The state and its biggest city (see No. 2 on our list) are facing major pension funding problems, but politicians, so far, have not found a way to strike a deal to fix it.

Buckingham Fountain, Chicago, Illinois.

2. Chicago

% of Revenue: 17

Population: 2.8 million

The city’s mayor, Rahm Emanuel, has sounded the alarm about the city’s pension crisis, saying the state needs to act first on its own troubles. So far, his pleas have fallen on deaf ears.

Night skyline of Little Rock, Arkansas.

1. Little Rock, Ark.

% of Revenue: 17.6

Population: 187,000

The city has instituted a new retirement plan that goes into effect in January.
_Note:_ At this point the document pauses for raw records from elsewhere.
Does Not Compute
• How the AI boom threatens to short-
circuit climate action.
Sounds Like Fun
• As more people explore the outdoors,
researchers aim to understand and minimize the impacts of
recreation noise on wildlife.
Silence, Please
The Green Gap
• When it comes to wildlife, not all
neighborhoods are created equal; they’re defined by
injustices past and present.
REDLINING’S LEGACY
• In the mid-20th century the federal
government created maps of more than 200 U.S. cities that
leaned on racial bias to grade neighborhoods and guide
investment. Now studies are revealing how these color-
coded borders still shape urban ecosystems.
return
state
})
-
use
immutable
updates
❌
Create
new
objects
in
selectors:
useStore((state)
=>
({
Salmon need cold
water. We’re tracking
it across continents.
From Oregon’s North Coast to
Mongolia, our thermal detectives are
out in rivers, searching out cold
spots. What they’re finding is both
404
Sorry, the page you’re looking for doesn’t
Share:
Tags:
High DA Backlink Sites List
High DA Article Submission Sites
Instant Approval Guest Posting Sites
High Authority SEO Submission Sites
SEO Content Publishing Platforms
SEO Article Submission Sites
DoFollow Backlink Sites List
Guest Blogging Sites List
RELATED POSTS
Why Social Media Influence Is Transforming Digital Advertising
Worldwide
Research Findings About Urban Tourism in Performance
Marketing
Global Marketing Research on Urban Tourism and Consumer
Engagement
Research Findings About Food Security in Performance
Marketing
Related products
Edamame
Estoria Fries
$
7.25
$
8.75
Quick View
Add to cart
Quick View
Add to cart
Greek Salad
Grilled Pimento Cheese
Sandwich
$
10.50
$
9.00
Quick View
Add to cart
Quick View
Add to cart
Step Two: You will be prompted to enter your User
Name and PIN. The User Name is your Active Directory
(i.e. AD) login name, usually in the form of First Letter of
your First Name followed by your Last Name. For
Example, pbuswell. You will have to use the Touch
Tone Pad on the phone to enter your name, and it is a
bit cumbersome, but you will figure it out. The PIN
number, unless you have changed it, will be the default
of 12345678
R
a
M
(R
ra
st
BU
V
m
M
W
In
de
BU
Beginning then, employees who retire will receive monthly benefits checks. Current retirees received a lump sum payment when they ended their city service.

Now see which cities have the lowest, or best, percentage of pension liabilities to tax revenue:

11 BEST CITIES

Downtown Charlotte, N.C.

10 (tie). Charlotte, N.C.

% of Revenue: 2.2

Population: 671,000

Charlotte has escaped the problem of the state. North Carolina, in a bid to increase its pension fund, is increasing its investments in real estate and private equity to try to ease an $800 billion gap in funding liabilities.
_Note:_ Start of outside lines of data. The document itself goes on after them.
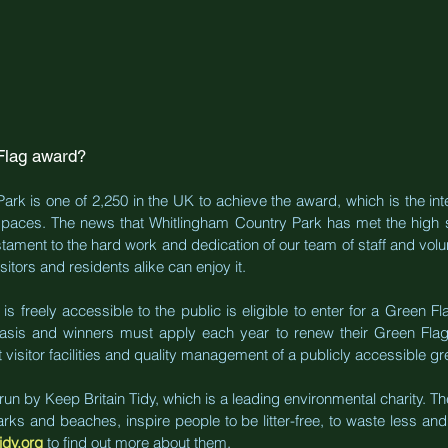
Flag award?
rk is one of 2,250 in the UK to achieve the award, which is the inte
paces. The news that Whitlingham Country Park has met the high s
stament to the hard work and dedication of our team of staff and volun
itors and residents alike can enjoy it.
s freely accessible to the public is eligible to enter for a Green 
asis and winners must apply each year to renew their Green Flag A
 visitor facilities and quality management of a publicly accessible g
n by Keep Britain Tidy, which is a leading environmental charity. The
s and beaches, inspire people to be litter-free, to waste less and 
idy.org
to find out more about them.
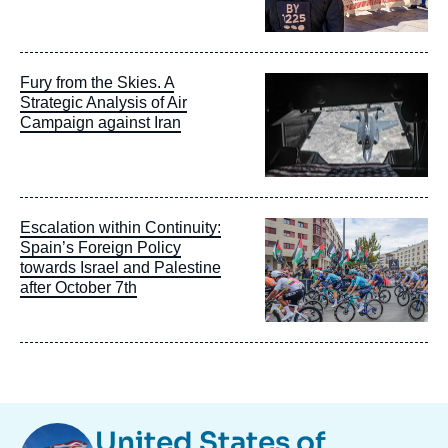
Image
Fury from the Skies. A
principale
Strategic Analysis of Air
Campaign against Iran
Image
Escalation within Continuity:
principale
Spain’s Foreign Policy
towards Israel and Palestine
after October 7th
Image
United States of
Taxonomie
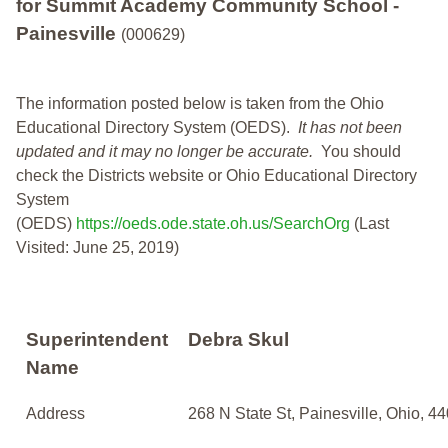
for Summit Academy Community School -
Painesville
(000629)
The information posted below is taken from the Ohio
Educational Directory System (OEDS).
It has not been
updated and it may no longer be accurate.
You should
check the Districts website or Ohio Educational Directory
System
(OEDS)
https://oeds.ode.state.oh.us/SearchOrg
(Last
Visited: June 25, 2019)
Superintendent
Debra Skul
Name
Address
268 N State St, Painesville, Ohio, 4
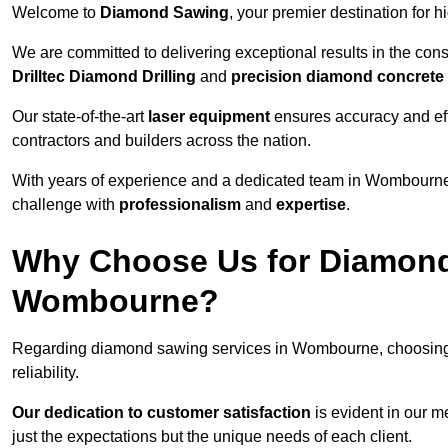
Welcome to
Diamond Sawing
, your premier destination for h
We are committed to delivering exceptional results in the con
Drilltec Diamond Drilling
and
precision diamond concrete
Our state-of-the-art
laser equipment
ensures accuracy and effi
contractors and builders across the nation.
With years of experience and a dedicated team in Wombourne,
challenge with
professionalism
and
expertise
.
Why Choose Us for Diamond
Wombourne?
Regarding diamond sawing services in Wombourne, choosing
reliability.
Our dedication to customer satisfaction
is evident in our m
just the expectations but the unique needs of each client.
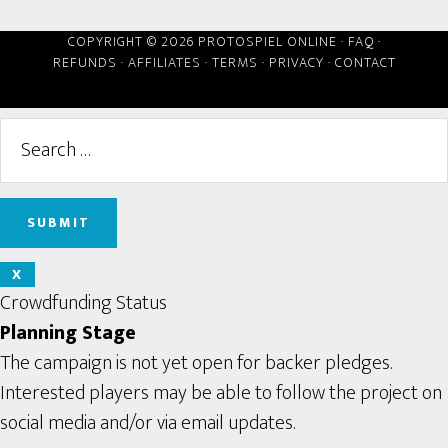
COPYRIGHT © 2026 PROTOSPIEL ONLINE ·
FAQ
·
REFUNDS
·
AFFILIATES
·
TERMS
·
PRIVACY
·
CONTACT
X
Crowdfunding Status
Planning Stage
The campaign is not yet open for backer pledges.
Interested players may be able to follow the project on
social media and/or via email updates.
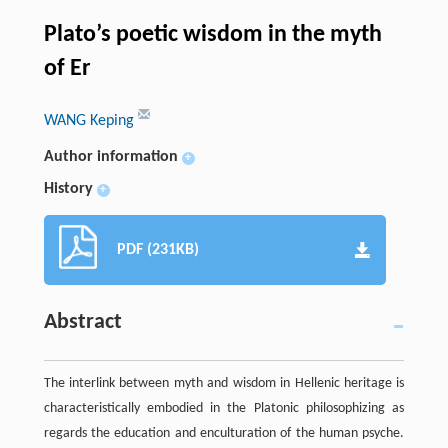
Plato’s poetic wisdom in the myth
of Er
WANG Keping
Author information
+
History
+
PDF (231KB)
Abstract
The interlink between myth and wisdom in Hellenic heritage is
characteristically embodied in the Platonic philosophizing as
regards the education and enculturation of the human psyche.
10 (tie). Greenwich, Conn.

% of Revenue: 2.2

Population: 62,000

This iconic enclave of the rich and famous on Connecticut’s Gold Coast has managed to take care of its public pension business.

 Market Street Bridge and Coolidge Park in Chattanooga, Tenn.

8 (tie). Chattanooga, Tenn.

% of Revenue: 2.1

Population: 170,000

Despite facing shortfalls in its police and fire pension funds, the health of the city’s overall retirement fund is excellent.

8 (tie). Montpelier, Vt.

% of Revenue: 2.1

Population: 7,800

While many carp at the inability of state lawmakers to deal with pension problems, the capital city’s funds are doing just fine.

Old Capitol building in Dover, Del.

7. Dover, Del.

% of Revenue: 2

Population: 36,000

Home to DuPont chemical corporation, the small city has kept abreast of payments to its public pension system.

Knoxville, Tenn., skyline and Sunsphere.

6. Knoxville, Tenn.

% of Revenue: 1.9

Population: 183,000

Skyline of Milwaukee.

4. (tie) Milwaukee

% of Revenue: 1.7

Population: 602,000

The city has consistently made its pension fund payments, something many cash-strapped municipalities failed to do when deciding where to cut budgets. Milwaukee’s 12,000 retirees can breath a sigh of relief.

4 (tie). Cheyenne, Wyo.

% of Revenue: 1.7

Population: 55,000

The city’s pension system is 92% funded. The state’s pension fund is only slightly less funded at 89%.

Deering Oaks Park in Portland, Maine.

3. Portland, Maine

% of Revenue: 1.6

Population: 63,000

Portland has been making its full pension contributions and its fund is 73%, mirroring the state’s percentage.

Capitol in Lincoln, Neb.

2. Lincoln, Neb.

% of Revenue: 1.1

Population: 248,000

Lincoln might be know for its University of Nebraska football team, but its residents can be thankful that a low percentage of the city’s revenues are used for pension obligations.

The Interstate Bridge over the Columbia River leading into Vancouver, Wash.

1. Vancouver, Wash.

% of Revenue: 1

Population: 161,000

A study by the Seattle Times suggested the state’s pension system, generally considered to be in good shape, was not in as good a shape as reported, but Vancouver still comes out as the best when compared to city revenue.